◆ **WORK INSTRUCTIONS**:
Leave every picture out, and print the full listing again exactly.

◆ **SUPPLIED ENTRIES**:
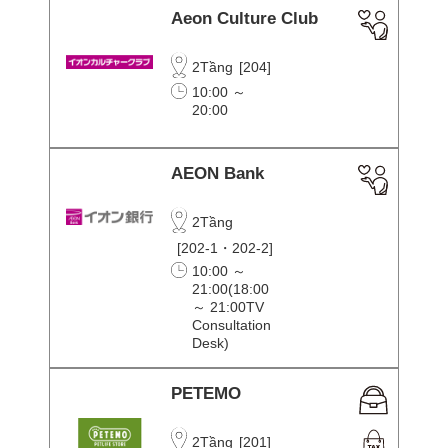
Aeon Culture Club
2Tầng
[
204
]
10:00 ～
20:00
AEON Bank
2Tầng
[
202-1・202-2
]
10:00 ～
21:00(18:00
～ 21:00TV
Consultation
Desk)
PETEMO
2Tầng
[
201
]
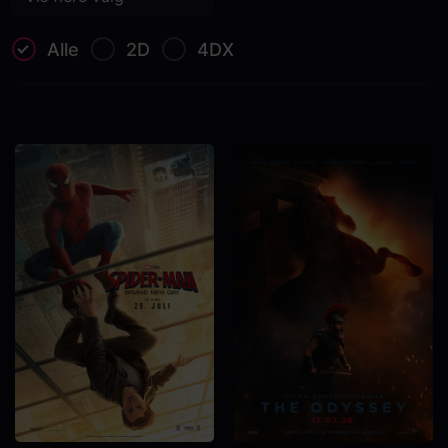
Alle
2D
4DX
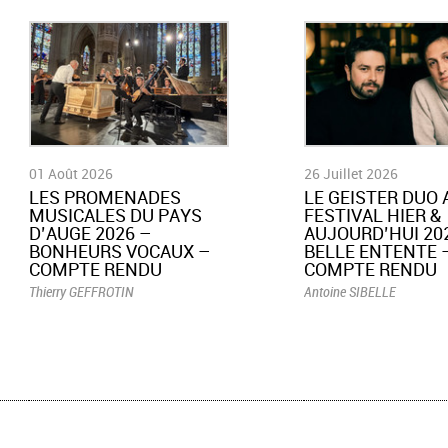
01 Août 2026
26 Juillet 2026
LES PROMENADES
LE GEISTER DUO 
MUSICALES DU PAYS
FESTIVAL HIER &
D’AUGE 2026 –
AUJOURD’HUI 202
BONHEURS VOCAUX –
BELLE ENTENTE 
COMPTE RENDU
COMPTE RENDU
Thierry GEFFROTIN
Antoine SIBELLE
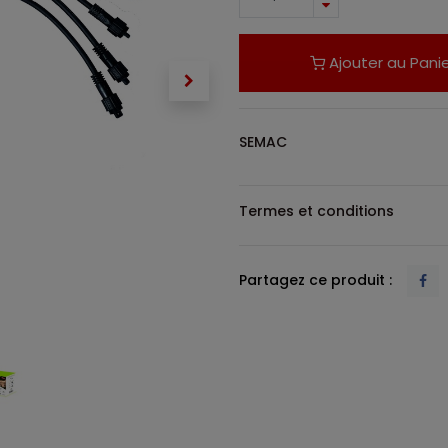
Ajouter au Panie
SEMAC
Termes et conditions
Partagez ce produit :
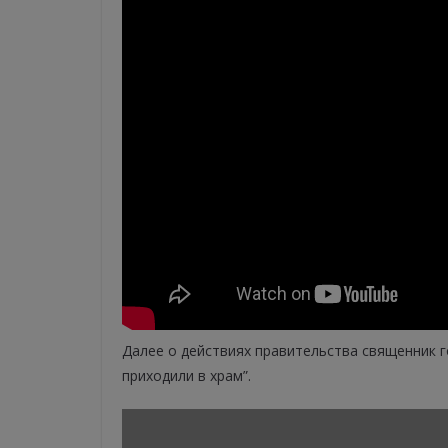
Далее о действиях правительства священник г
приходили в храм”.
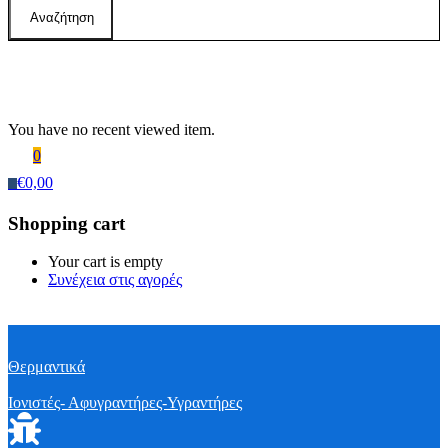
Αναζήτηση
Recently Viewed Products
You have no recent viewed item.
0
€
0,00
0
Shopping cart
Your cart is empty
Συνέχεια στις αγορές
Θερμαντικά
Ιονιστές- Αφυγραντήρες-Υγραντήρες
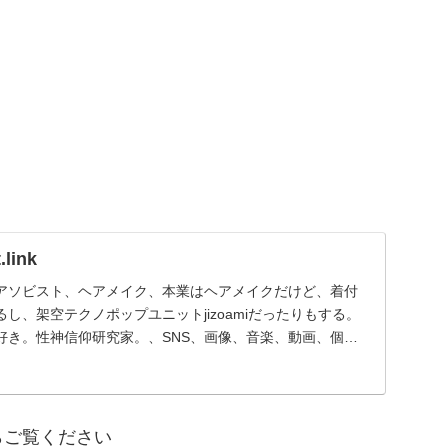
link
アソビスト、ヘアメイク、本業はヘアメイクだけど、着付
し、架空テクノポップユニットjizoamiだったりもする。
好き。性神信仰研究家。、SNS、画像、音楽、動画、個性
らご覧ください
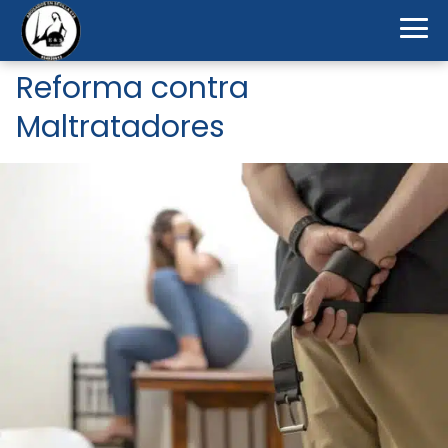
Reforma contra
Maltratadores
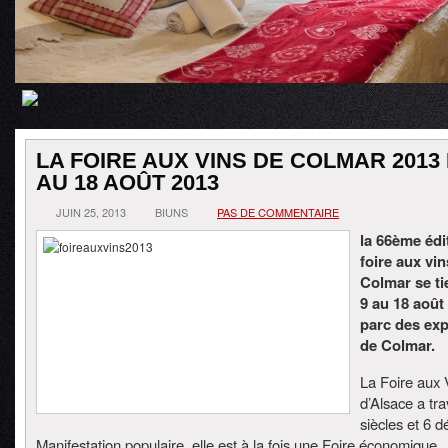
LA FOIRE AUX VINS DE COLMAR 2013 
AU 18 AOÛT 2013
JUIN 25, 2013
BIUNS
PAS DE COMMENTAIRE
la 66ème édi
foire aux vin
Colmar se t
9 au 18 août
parc des exp
de Colmar.
La Foire aux 
d’Alsace a tr
siècles et 6 d
Manifestation populaire, elle est à la fois une Foire économique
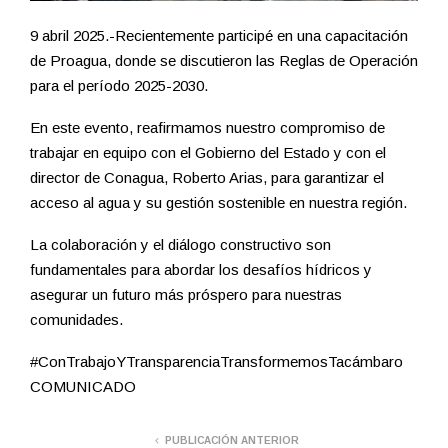
9 abril 2025.-Recientemente participé en una capacitación
de Proagua, donde se discutieron las Reglas de Operación
para el período 2025-2030.
En este evento, reafirmamos nuestro compromiso de
trabajar en equipo con el Gobierno del Estado y con el
director de Conagua, Roberto Arias, para garantizar el
acceso al agua y su gestión sostenible en nuestra región.
La colaboración y el diálogo constructivo son
fundamentales para abordar los desafíos hídricos y
asegurar un futuro más próspero para nuestras
comunidades.
#ConTrabajoYTransparenciaTransformemosTacámbaro
COMUNICADO
PUBLICACIÓN ANTERIOR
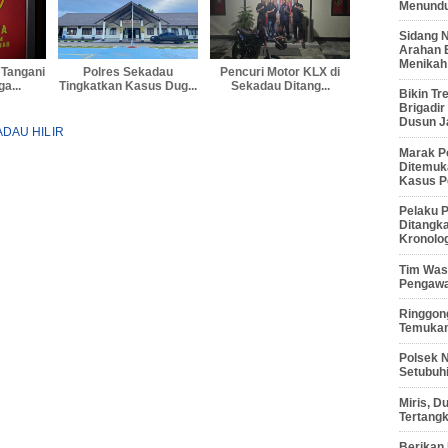
Menunduk
Sidang 
Arahan 
Menikah
 Tangani
Polres Sekadau
Pencuri Motor KLX di
a...
Tingkatkan Kasus Dug...
Sekadau Ditang...
Bikin Tr
Brigadi
Dusun J
DAU HILIR
Marak P
Ditemuk
Kasus P
Pelaku P
Ditangk
Kronolo
Tim Waso
Pengawa
Ringgong
Temukan
Polsek 
Setubuhi
Miris, 
Tertang
Berikan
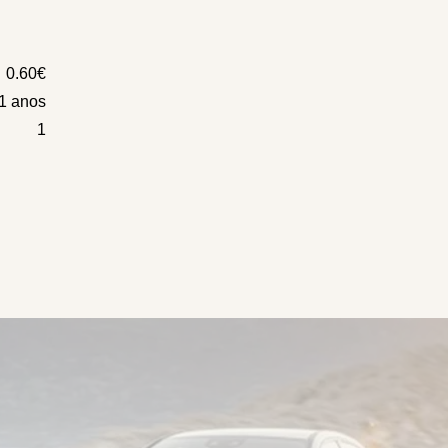
0.60€
1 anos
1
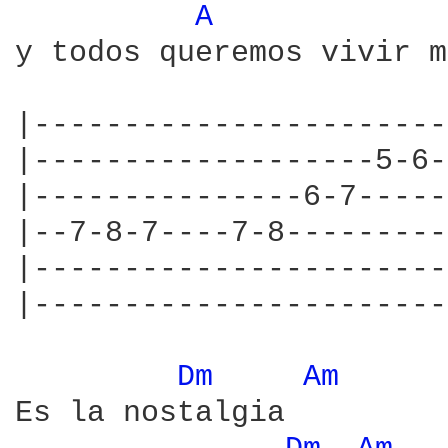
A 
y todos queremos vivir m
|-----------------------
|-------------------5-6-
|---------------6-7-----
|--7-8-7----7-8---------
|-----------------------
|-----------------------
Dm 
Am 
Es la nostalgia
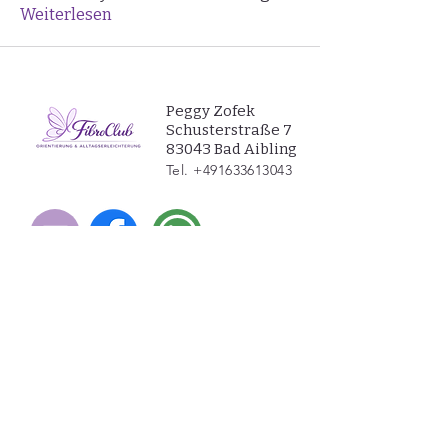
Weiterlesen
Peggy Zofek
Schusterstraße 7
83043 Bad Aibling
Tel.
+491633613043
Zum Widerruf
Datenschutzerklärung
AGB
Impressum
Widerrufsbelehrung​
Barierrefreiheitserklärung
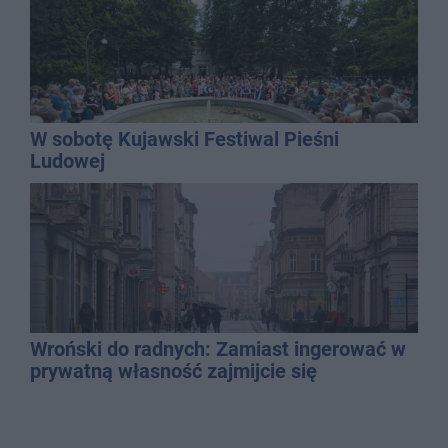
W sobotę Kujawski Festiwal Pieśni
Ludowej
Wroński do radnych: Zamiast ingerować w
prywatną własność zajmijcie się
gospodarką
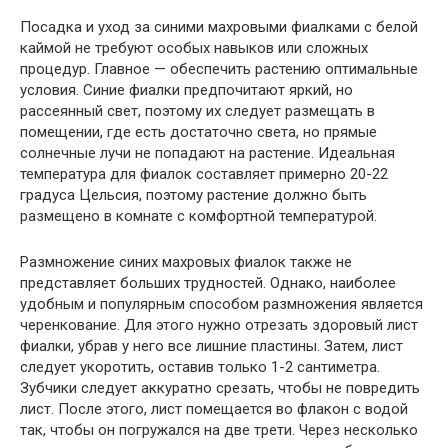
Посадка и уход за синими махровыми фиалками с белой
каймой не требуют особых навыков или сложных
процедур. Главное — обеспечить растению оптимальные
условия. Синие фиалки предпочитают яркий, но
рассеянный свет, поэтому их следует размещать в
помещении, где есть достаточно света, но прямые
солнечные лучи не попадают на растение. Идеальная
температура для фиалок составляет примерно 20-22
градуса Цельсия, поэтому растение должно быть
размещено в комнате с комфортной температурой.
Размножение синих махровых фиалок также не
представляет больших трудностей. Однако, наиболее
удобным и популярным способом размножения является
черенкование. Для этого нужно отрезать здоровый лист
фиалки, убрав у него все лишние пластины. Затем, лист
следует укоротить, оставив только 1-2 сантиметра.
Зубчики следует аккуратно срезать, чтобы не повредить
лист. После этого, лист помещается во флакон с водой
так, чтобы он погружался на две трети. Через несколько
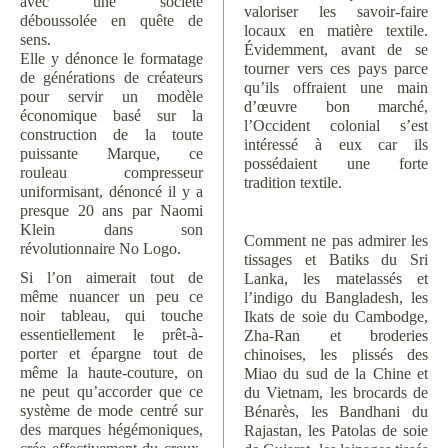
avec une société
valoriser les savoir-faire
déboussolée en quête de
locaux en matière textile.
sens.
Évidemment, avant de se
Elle y dénonce le formatage
tourner vers ces pays parce
de générations de créateurs
qu’ils offraient une main
pour servir un modèle
d’œuvre bon marché,
économique basé sur la
l’Occident colonial s’est
construction de la toute
intéressé à eux car ils
puissante Marque, ce
possédaient une forte
rouleau compresseur
tradition textile.
uniformisant, dénoncé il y a
presque 20 ans par Naomi
Klein dans son
Comment ne pas admirer les
révolutionnaire No Logo.
tissages et Batiks du Sri
Si l’on aimerait tout de
Lanka, les matelassés et
même nuancer un peu ce
l’indigo du Bangladesh, les
noir tableau, qui touche
Ikats de soie du Cambodge,
essentiellement le prêt-à-
Zha-Ran et broderies
porter et épargne tout de
chinoises, les plissés des
même la haute-couture, on
Miao du sud de la Chine et
ne peut qu’accorder que ce
du Vietnam, les brocards de
système de mode centré sur
Bénarès, les Bandhani du
des marques hégémoniques,
Rajastan, les Patolas de soie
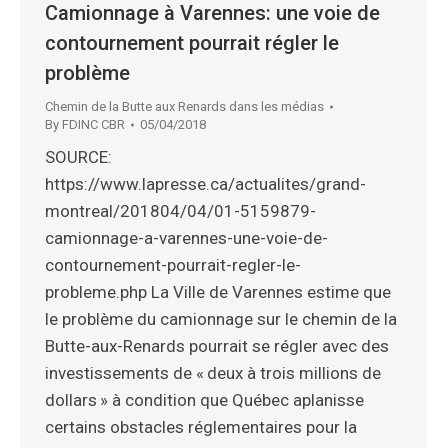
Camionnage à Varennes: une voie de
contournement pourrait régler le
problème
Chemin de la Butte aux Renards dans les médias
By
FDINC CBR
05/04/2018
SOURCE:
https://www.lapresse.ca/actualites/grand-
montreal/201804/04/01-5159879-
camionnage-a-varennes-une-voie-de-
contournement-pourrait-regler-le-
probleme.php La Ville de Varennes estime que
le problème du camionnage sur le chemin de la
Butte-aux-Renards pourrait se régler avec des
investissements de « deux à trois millions de
dollars » à condition que Québec aplanisse
certains obstacles réglementaires pour la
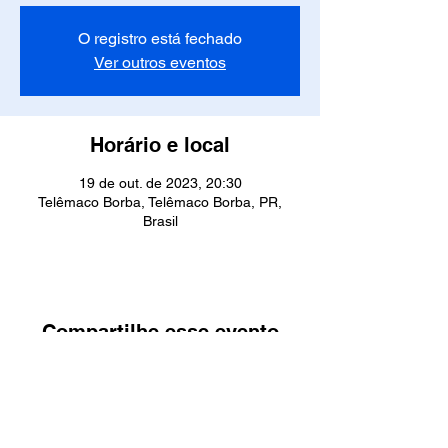
O registro está fechado
Ver outros eventos
Horário e local
19 de out. de 2023, 20:30
Telêmaco Borba, Telêmaco Borba, PR,
Brasil
Compartilhe esse evento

◆ **YOUR SOLUTION**:
Aeon Culture Club
2Tầng
[
204
]
10:00 ～
20:00
AEON Bank
2Tầng
[
202-1・202-2
]
10:00 ～
21:00(18:00
～ 21:00TV
Consultation
Desk)
PETEMO
2Tầng
[
201
]
Alle
2D
4DX
01 Août 2026
26 Juillet 2026
LES PROMENADES
LE GEISTER DUO 
MUSICALES DU PAYS
FESTIVAL HIER &
D’AUGE 2026 –
AUJOURD’HUI 202
BONHEURS VOCAUX –
BELLE ENTENTE 
COMPTE RENDU
COMPTE RENDU
Thierry GEFFROTIN
Antoine SIBELLE
Ajouter au Panie
SEMAC
Termes et conditions
Partagez ce produit :
Далее о действиях правительства священник г
приходили в храм”.
Αναζήτηση
Recently Viewed Products
You have no recent viewed item.
0
€
0,00
0
Shopping cart
Your cart is empty
Συνέχεια στις αγορές
Θερμαντικά
Ιονιστές- Αφυγραντήρες-Υγραντήρες
link
アソビスト、ヘアメイク、本業はヘアメイクだけど、着付
し、架空テクノポップユニットjizoamiだったりもする。
好き。性神信仰研究家。、SNS、画像、音楽、動画、個性
らご覧ください
Reforma contra
Maltratadores
LA FOIRE AUX VINS DE COLMAR 2013 
AU 18 AOÛT 2013
JUIN 25, 2013
BIUNS
PAS DE COMMENTAIRE
la 66ème édi
foire aux vin
Colmar se t
9 au 18 août
parc des exp
de Colmar.
La Foire aux 
d’Alsace a tr
siècles et 6 d
Manifestation populaire, elle est à la fois une Foire économique
9 abril 2025.-Recientemente participé en una capacitación
de Proagua, donde se discutieron las Reglas de Operación
para el período 2025-2030.
En este evento, reafirmamos nuestro compromiso de
trabajar en equipo con el Gobierno del Estado y con el
director de Conagua, Roberto Arias, para garantizar el
acceso al agua y su gestión sostenible en nuestra región.
La colaboración y el diálogo constructivo son
fundamentales para abordar los desafíos hídricos y
asegurar un futuro más próspero para nuestras
comunidades.
#ConTrabajoYTransparenciaTransformemosTacámbaro
COMUNICADO
PUBLICACIÓN ANTERIOR
Menunduk
Sidang 
Arahan 
Menikah
 Tangani
Polres Sekadau
Pencuri Motor KLX di
a...
Tingkatkan Kasus Dug...
Sekadau Ditang...
Bikin Tr
Brigadi
Dusun J
DAU HILIR
Marak P
Ditemuk
Kasus P
Pelaku P
Ditangk
Kronolo
Tim Waso
Pengawa
Ringgong
Temukan
Polsek 
Setubuhi
Miris, 
Tertang
Berikan
0.60€
1 anos
1
A 
y todos queremos vivir m
|-----------------------
|-------------------5-6-
|---------------6-7-----
|--7-8-7----7-8---------
|-----------------------
|-----------------------
Dm 
Am 
Es la nostalgia
Weiterlesen
Peggy Zofek
Schusterstraße 7
83043 Bad Aibling
Tel.
+491633613043
Zum Widerruf
Datenschutzerklärung
AGB
Impressum
Widerrufsbelehrung​
Barierrefreiheitserklärung
W sobotę Kujawski Festiwal Pieśni
Ludowej
Wroński do radnych: Zamiast ingerować w
prywatną własność zajmijcie się
gospodarką
Посадка и уход за синими махровыми фиалками с белой
каймой не требуют особых навыков или сложных
процедур. Главное — обеспечить растению оптимальные
условия. Синие фиалки предпочитают яркий, но
рассеянный свет, поэтому их следует размещать в
помещении, где есть достаточно света, но прямые
солнечные лучи не попадают на растение. Идеальная
температура для фиалок составляет примерно 20-22
градуса Цельсия, поэтому растение должно быть
размещено в комнате с комфортной температурой.
Размножение синих махровых фиалок также не
представляет больших трудностей. Однако, наиболее
удобным и популярным способом размножения является
черенкование. Для этого нужно отрезать здоровый лист
фиалки, убрав у него все лишние пластины. Затем, лист
следует укоротить, оставив только 1-2 сантиметра.
Зубчики следует аккуратно срезать, чтобы не повредить
лист. После этого, лист помещается во флакон с водой
так, чтобы он погружался на две трети. Через несколько
avec une société
valoriser les savoir-faire
déboussolée en quête de
locaux en matière textile.
sens.
Évidemment, avant de se
Elle y dénonce le formatage
tourner vers ces pays parce
de générations de créateurs
qu’ils offraient une main
pour servir un modèle
d’œuvre bon marché,
économique basé sur la
l’Occident colonial s’est
construction de la toute
intéressé à eux car ils
puissante Marque, ce
possédaient une forte
rouleau compresseur
tradition textile.
uniformisant, dénoncé il y a
presque 20 ans par Naomi
Klein dans son
Comment ne pas admirer les
révolutionnaire No Logo.
tissages et Batiks du Sri
Si l’on aimerait tout de
Lanka, les matelassés et
même nuancer un peu ce
l’indigo du Bangladesh, les
noir tableau, qui touche
Ikats de soie du Cambodge,
essentiellement le prêt-à-
Zha-Ran et broderies
porter et épargne tout de
chinoises, les plissés des
même la haute-couture, on
Miao du sud de la Chine et
ne peut qu’accorder que ce
du Vietnam, les brocards de
système de mode centré sur
Bénarès, les Bandhani du
des marques hégémoniques,
Rajastan, les Patolas de soie
Camionnage à Varennes: une voie de
contournement pourrait régler le
problème
Chemin de la Butte aux Renards dans les médias
By
FDINC CBR
05/04/2018
SOURCE:
https://www.lapresse.ca/actualites/grand-
montreal/201804/04/01-5159879-
camionnage-a-varennes-une-voie-de-
contournement-pourrait-regler-le-
probleme.php La Ville de Varennes estime que
le problème du camionnage sur le chemin de la
Butte-aux-Renards pourrait se régler avec des
investissements de « deux à trois millions de
dollars » à condition que Québec aplanisse
certains obstacles réglementaires pour la
O registro está fechado
Ver outros eventos
Horário e local
19 de out. de 2023, 20:30
Telêmaco Borba, Telêmaco Borba, PR,
Brasil
Compartilhe esse evento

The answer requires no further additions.